In numerous applications, it is desirable to have an output from a semiconductor laser to have a low divergence both in the lateral direction as well as the transverse direction. Typical uses for such low divergence semiconductor diode outputs include free space optical communication, fiber coupled optical communication, and use as an optical source for pumping solid state lasers. In prior semiconductor laser devices which have been designed to have a relatively high output power as well as a single mode output, the divergence of the output beam emitted from the emitting facet has been quite large. A typical far-field divergence of a single mode semiconductor device is typically 50.degree. in the transverse direction and 7.degree. in the lateral direction as shown in an article entitled, "High Power 0.98 .mu.m GaInAs Strained Quantum Well Lasers for ER.sub.3+ -Doped Fiber Amplifier" published in Electronics Letters, Volume 25, pages, 1563-1564 in 1989 by Akyasu, et al.
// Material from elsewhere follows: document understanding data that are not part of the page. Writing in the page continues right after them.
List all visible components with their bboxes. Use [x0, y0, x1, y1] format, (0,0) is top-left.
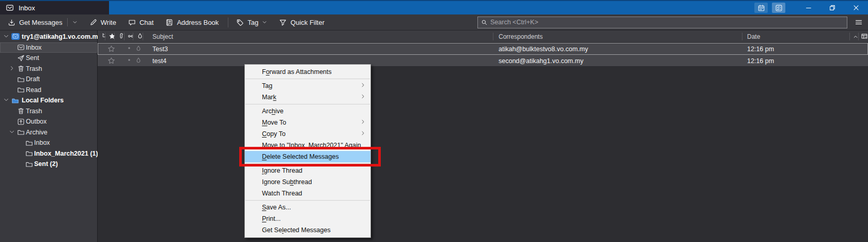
submenu-arrow-icon	[360, 82, 366, 88]
read-dot-icon[interactable]	[126, 45, 132, 51]
chevron-down-icon[interactable]	[3, 33, 9, 39]
thunderbird-window: Inbox Get Messages Write Chat Address B	[0, 0, 868, 242]
message-row[interactable]: Test3atikah@bulktestvo8.vo.com.my12:16 p…	[98, 43, 868, 55]
folder-icon	[25, 160, 33, 168]
subject-cell: test4	[152, 57, 166, 65]
quick-filter-button[interactable]: Quick Filter	[275, 16, 328, 29]
folder-icon	[25, 139, 33, 147]
folder-row-archive[interactable]: Archive	[0, 127, 97, 138]
folder-row-inbox[interactable]: Inbox	[0, 42, 97, 53]
thread-column-icon[interactable]	[101, 33, 107, 39]
column-date[interactable]: Date	[747, 33, 760, 40]
folder-label: Trash	[26, 65, 42, 72]
chevron-down-icon[interactable]	[9, 129, 15, 135]
address-book-label: Address Book	[177, 19, 219, 26]
read-dot-icon[interactable]	[126, 57, 132, 63]
folder-label: Inbox	[26, 44, 42, 51]
tab-label: Inbox	[19, 4, 35, 12]
calendar-button[interactable]	[754, 3, 768, 13]
menu-item-ignore-thread[interactable]: Ignore Thread	[245, 165, 370, 176]
menu-item-print[interactable]: Print...	[245, 213, 370, 224]
mail-tab-envelope-icon	[6, 4, 14, 12]
hamburger-icon	[855, 18, 863, 26]
junk-flame-icon[interactable]	[135, 57, 142, 64]
maximize-button[interactable]	[820, 1, 844, 14]
trash-icon	[17, 107, 25, 115]
folder-icon	[17, 86, 25, 94]
folder-row-trash[interactable]: Trash	[0, 64, 97, 74]
get-messages-button[interactable]: Get Messages	[4, 16, 81, 29]
app-menu-button[interactable]	[855, 18, 863, 26]
star-toggle-icon[interactable]	[107, 57, 115, 65]
column-divider	[133, 33, 133, 40]
folder-blue-icon	[11, 97, 19, 104]
inbox-icon	[17, 43, 25, 51]
write-label: Write	[101, 19, 116, 26]
tab-inbox[interactable]: Inbox	[0, 1, 109, 14]
address-book-icon	[165, 19, 173, 26]
menu-item-save-as[interactable]: Save As...	[245, 202, 370, 213]
folder-row-trash[interactable]: Trash	[0, 106, 97, 117]
menu-item-copy-to[interactable]: Copy To	[245, 128, 370, 140]
account-mail-icon	[11, 33, 20, 41]
folder-label: Sent	[26, 54, 39, 62]
titlebar: Inbox	[0, 1, 868, 14]
minimize-icon	[805, 4, 812, 11]
folder-row-inbox[interactable]: Inbox	[0, 138, 97, 148]
column-picker-icon[interactable]	[861, 33, 868, 40]
pencil-icon	[89, 19, 97, 26]
folder-row-outbox[interactable]: Outbox	[0, 116, 97, 127]
menu-separator	[245, 79, 370, 79]
folder-label: Draft	[26, 75, 40, 83]
correspondent-cell: second@atikahg1.vo.com.my	[499, 57, 583, 65]
write-button[interactable]: Write	[86, 16, 120, 29]
message-row[interactable]: test4second@atikahg1.vo.com.my12:16 pm	[98, 55, 868, 67]
trash-icon	[17, 65, 25, 72]
column-divider	[493, 33, 493, 40]
folder-row-local-folders[interactable]: Local Folders	[0, 95, 97, 106]
menu-item-get-selected-messages[interactable]: Get Selected Messages	[245, 224, 370, 236]
folder-icon	[25, 149, 33, 157]
global-search[interactable]	[477, 17, 847, 28]
folder-row-inbox-march2021-1[interactable]: Inbox_March2021 (1)	[0, 148, 97, 159]
menu-item-ignore-subthread[interactable]: Ignore Subthread	[245, 176, 370, 188]
star-toggle-icon[interactable]	[107, 45, 115, 53]
chevron-right-icon[interactable]	[9, 65, 15, 71]
folder-row-read[interactable]: Read	[0, 85, 97, 96]
folder-row-sent-2[interactable]: Sent (2)	[0, 159, 97, 170]
chevron-down-icon[interactable]	[3, 97, 9, 103]
chat-button[interactable]: Chat	[125, 16, 157, 29]
chat-bubble-icon	[128, 19, 136, 26]
column-correspondents[interactable]: Correspondents	[499, 33, 542, 40]
outbox-icon	[17, 118, 25, 126]
tasks-button[interactable]	[772, 3, 785, 13]
menu-item-watch-thread[interactable]: Watch Thread	[245, 188, 370, 199]
folder-label: Local Folders	[22, 97, 64, 104]
menu-item-move-to[interactable]: Move To	[245, 117, 370, 128]
tag-button[interactable]: Tag	[233, 16, 271, 29]
junk-flame-icon[interactable]	[135, 45, 142, 52]
restore-icon	[829, 4, 836, 11]
close-button[interactable]	[844, 1, 868, 14]
submenu-arrow-icon	[360, 94, 366, 99]
menu-item-mark[interactable]: Mark	[245, 92, 370, 103]
menu-item-archive[interactable]: Archive	[245, 105, 370, 117]
folder-row-sent[interactable]: Sent	[0, 53, 97, 64]
chat-label: Chat	[140, 19, 153, 26]
folder-row-draft[interactable]: Draft	[0, 74, 97, 85]
column-divider	[858, 33, 859, 40]
folder-row-try1-atikahg1-vo-com-my[interactable]: try1@atikahg1.vo.com.my	[0, 32, 97, 42]
column-divider	[114, 33, 115, 40]
submenu-arrow-icon	[360, 130, 366, 136]
search-input[interactable]	[490, 19, 844, 26]
minimize-button[interactable]	[797, 1, 820, 14]
column-subject[interactable]: Subject	[152, 33, 173, 40]
menu-separator	[245, 200, 370, 201]
thread-list-header: Subject Correspondents Date	[98, 31, 868, 43]
menu-item-forward-as-attachments[interactable]: Forward as Attachments	[245, 66, 370, 78]
menu-item-tag[interactable]: Tag	[245, 80, 370, 92]
get-messages-icon	[8, 19, 16, 26]
folder-label: Trash	[26, 108, 42, 115]
chevron-down-icon[interactable]	[72, 20, 78, 25]
address-book-button[interactable]: Address Book	[162, 16, 222, 29]
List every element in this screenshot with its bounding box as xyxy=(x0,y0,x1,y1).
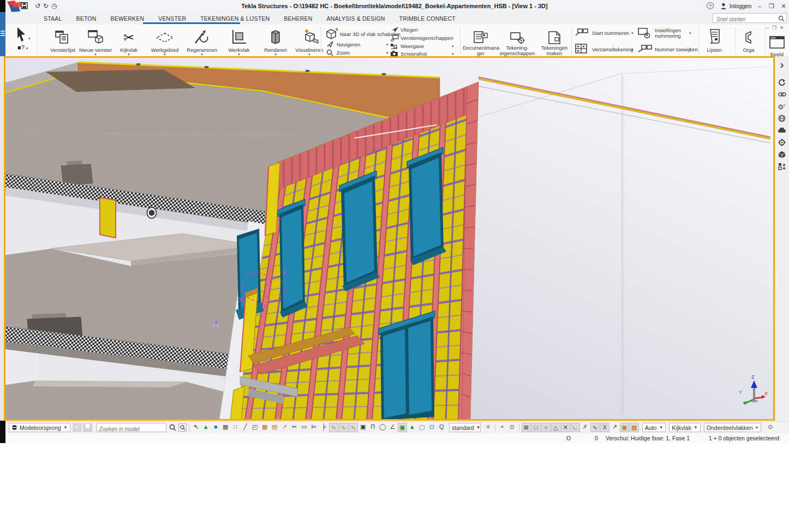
select-snap-arrow-icon[interactable]: ↗ xyxy=(280,423,289,432)
select-cuts-icon[interactable]: ✂ xyxy=(290,423,299,432)
selection-filter-combo[interactable]: standard▼ xyxy=(449,423,481,432)
select-views-icon[interactable]: ▭ xyxy=(300,423,309,432)
hamburger-menu-icon[interactable] xyxy=(1,30,5,37)
ribbon-button-regenereren[interactable]: Regenereren▾ xyxy=(183,26,220,56)
search-model-icon[interactable] xyxy=(169,424,176,431)
snap-triangle-icon[interactable]: △ xyxy=(551,423,560,432)
select-flag-icon[interactable]: ╞ xyxy=(319,423,328,432)
close-icon[interactable]: ✕ xyxy=(779,2,788,10)
quick-launch-box[interactable] xyxy=(713,13,787,23)
ribbon-button-documentmanager[interactable]: Documentmanager xyxy=(463,26,499,56)
pick-point-icon[interactable]: ⌖ xyxy=(498,423,507,432)
menu-navigeren[interactable]: Navigeren xyxy=(337,41,360,47)
ribbon-button-werkgebied[interactable]: Werkgebied▾ xyxy=(146,26,183,56)
snap-reference-icon[interactable]: ⊠ xyxy=(522,423,531,432)
snap-depth-combo[interactable]: Auto▼ xyxy=(642,423,666,432)
globe-icon[interactable] xyxy=(775,112,788,124)
part-faces-combo[interactable]: Onderdeelvlakken▼ xyxy=(704,423,762,432)
select-component-corners-icon[interactable]: ⊡ xyxy=(427,423,437,432)
snap-grid-icon[interactable]: ▩ xyxy=(630,423,639,432)
filter-burst-icon[interactable]: ✳ xyxy=(483,423,493,432)
model-search-input[interactable] xyxy=(97,425,166,433)
snap-cross-icon[interactable]: ✕ xyxy=(561,423,570,432)
select-all-icon[interactable]: ▦ xyxy=(221,423,230,432)
select-grid-icon[interactable]: ▦ xyxy=(260,423,270,432)
select-loads-icon[interactable]: ◯ xyxy=(378,423,387,432)
help-icon[interactable]: ? xyxy=(707,2,714,9)
ribbon-button-visualiseren[interactable]: Visualiseren▾ xyxy=(291,26,328,56)
menu-vliegen[interactable]: Vliegen xyxy=(401,27,418,33)
select-cursor-caret[interactable]: ▾ xyxy=(28,32,31,42)
snap-visibility-eye-icon[interactable]: ⊙ xyxy=(766,423,775,432)
ribbon-tab[interactable]: STAAL xyxy=(44,15,62,22)
cube-icon[interactable] xyxy=(775,148,788,160)
phase-triangle-icon[interactable]: ▲ xyxy=(201,423,211,432)
ribbon-button-renderen[interactable]: Renderen▾ xyxy=(257,26,294,56)
minimize-icon[interactable]: – xyxy=(755,2,764,10)
ribbon-button-tekeningen-maken[interactable]: Tekeningenmaken ▾ xyxy=(536,26,572,59)
settings-gear-icon[interactable] xyxy=(775,136,788,148)
user-icon[interactable] xyxy=(720,3,727,9)
snap-perpendicular-icon[interactable]: ∟ xyxy=(571,423,580,432)
side-menu-bar[interactable] xyxy=(0,12,5,56)
ribbon-tab[interactable]: BEHEREN xyxy=(284,15,312,22)
model-search-box[interactable] xyxy=(97,423,166,432)
link-icon[interactable] xyxy=(775,88,788,100)
select-surfaces-icon[interactable]: ▣ xyxy=(358,423,368,432)
components-icon[interactable] xyxy=(775,160,788,172)
zoom-selected-icon[interactable]: Q xyxy=(437,423,446,432)
select-area-icon[interactable]: ▣ xyxy=(398,423,407,432)
ribbon-tab[interactable]: TRIMBLE CONNECT xyxy=(399,15,456,22)
ribbon-button-werkvlak[interactable]: Werkvlak▾ xyxy=(220,26,258,56)
cloud-icon[interactable] xyxy=(775,124,788,136)
snap-plane-combo[interactable]: Kijkvlak▼ xyxy=(669,423,701,432)
inquiry-tool-icon[interactable]: ■?▾ xyxy=(17,44,28,51)
snap-curve-icon[interactable]: ∿ xyxy=(590,423,600,432)
restore-icon[interactable]: ❐ xyxy=(767,2,776,10)
select-weld-above-icon[interactable]: ∿ xyxy=(329,423,338,432)
ribbon-button-tekening-eigenschappen[interactable]: Tekening-eigenschappen ▾ xyxy=(499,26,535,59)
ribbon-button-vensterlijst[interactable]: Vensterlijst xyxy=(44,26,81,53)
ribbon-button-kijkvlak[interactable]: ✂ Kijkvlak▾ xyxy=(110,26,147,56)
select-grid-lines-icon[interactable]: ▤ xyxy=(270,423,279,432)
snap-geometry-icon[interactable]: □ xyxy=(531,423,541,432)
select-weld-poly-icon[interactable]: ∿ xyxy=(349,423,358,432)
snap-circle-icon[interactable]: ○ xyxy=(541,423,551,432)
select-assembly-icon[interactable]: ▲ xyxy=(408,423,417,432)
menu-instellingen-nummering[interactable]: Instellingennummering xyxy=(655,28,681,39)
ribbon-button-lijsten[interactable]: Lijsten xyxy=(697,26,731,53)
snap-free-icon[interactable]: ↗ xyxy=(610,423,619,432)
select-rebar-icon[interactable]: Π xyxy=(368,423,378,432)
add-plane-button[interactable]: + xyxy=(73,423,82,432)
ribbon-tab[interactable]: ANALYSIS & DESIGN xyxy=(326,15,385,22)
select-weld-below-icon[interactable]: ∿ xyxy=(339,423,348,432)
snap-hourglass-icon[interactable]: X xyxy=(600,423,609,432)
snap-extension-icon[interactable]: ✗ xyxy=(581,423,590,432)
snap-ortho-icon[interactable]: ▣ xyxy=(620,423,629,432)
select-component-icon[interactable]: ▢ xyxy=(417,423,427,432)
menu-weergave[interactable]: Weergave xyxy=(401,43,424,49)
select-parts-icon[interactable]: ◰ xyxy=(250,423,260,432)
select-grids-icon[interactable]: ⊨ xyxy=(309,423,319,432)
ribbon-button-organizer[interactable]: Orga xyxy=(733,26,764,53)
ribbon-tab[interactable]: BETON xyxy=(76,15,96,22)
ribbon-button-nieuw-venster[interactable]: Nieuw venster▾ xyxy=(77,26,114,56)
color-swatch-icon[interactable]: ■ xyxy=(211,423,220,432)
gear-question-icon[interactable]: ? xyxy=(775,100,788,112)
visibility-eye-icon[interactable]: ⊙ xyxy=(507,423,517,432)
select-cursor-icon[interactable]: ↖ xyxy=(192,423,201,432)
delete-plane-button[interactable] xyxy=(83,423,92,432)
select-points-icon[interactable]: ∷ xyxy=(231,423,240,432)
sync-icon[interactable] xyxy=(775,76,788,88)
ribbon-tab[interactable]: BEWERKEN xyxy=(110,15,144,22)
login-link[interactable]: Inloggen xyxy=(730,3,751,9)
menu-start-nummeren[interactable]: Start nummeren xyxy=(592,30,629,36)
select-angle-icon[interactable]: ∠ xyxy=(388,423,397,432)
ribbon-button-beeld[interactable]: Beeld▾ xyxy=(761,30,789,60)
menu-zoom[interactable]: Zoom xyxy=(337,50,350,56)
select-cursor-tool-icon[interactable] xyxy=(15,27,27,41)
ribbon-tab[interactable]: VENSTER xyxy=(158,15,186,22)
search-settings-icon[interactable] xyxy=(178,423,187,432)
origin-selector[interactable]: Modeloorsprong▼ xyxy=(9,423,70,432)
collapse-chevron-icon[interactable] xyxy=(775,59,788,71)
Various laser diode configurations comprised of semiconductor layers of GaAs/AlGaAs have been designed in order to produce relatively high power outputs with single mode operation. Such configurations have included the buried heterostructure laser, the distributed feedback laser, the distributed Bragg reflector laser, and the ridge waveguide laser. However, all such prior devices while achieving relatively high output power levels in single mode operation suffered from fairly large divergence angles. While Welsh, et al reported in an article entitled, "High Reliability, High Power, Single Mode Laser Diodes" in Electronics Letters, Volume 26, pages 1481-1483 in 1990 that they had been able to reduce transverse divergence to approximately 22.degree., significant reductions of the divergence of the laser's output in both the transverse and the lateral directions have not yet been accomplished.
The far-field divergence of a semiconductor laser diode is a measurement of the extent of spread of the light beam as the beam moves away from the emitting facet of the laser into free space. The far-field divergence is measured in two directions at the full width half maximum of the radiation pattern and is expressed in degrees. The full width half maximum of the radiation pattern is a measurement taken, in the far-field in this instance, of the total angular divergence between points in space at which the power level of the radiated light is one half the maximum value radiated in that plane in space. The full width half maximum of the radiation pattern is measured in two directions both perpendicular (or transverse) to the PN junction of the semiconductor device and parallel (or lateral) with the PN junction. A reduction in the far-field divergence is desirable as such a reduction would enable more emitted light to be collected by a lens system or an optical fiber as the radiated light would be less diverse. Thus, by allowing more light to be collected by a lens system, or an optical fiber, the efficiency of an optical communications system can be greatly improved as less emitted light from the semiconductor laser diode would be lost.
Therefore, it would be desirable for a semiconductor diode laser to produce a high power, single mode output while achieving low divergence. It would furthermore be desirable that such divergence be decreased in both the transverse and lateral directions in the far-field.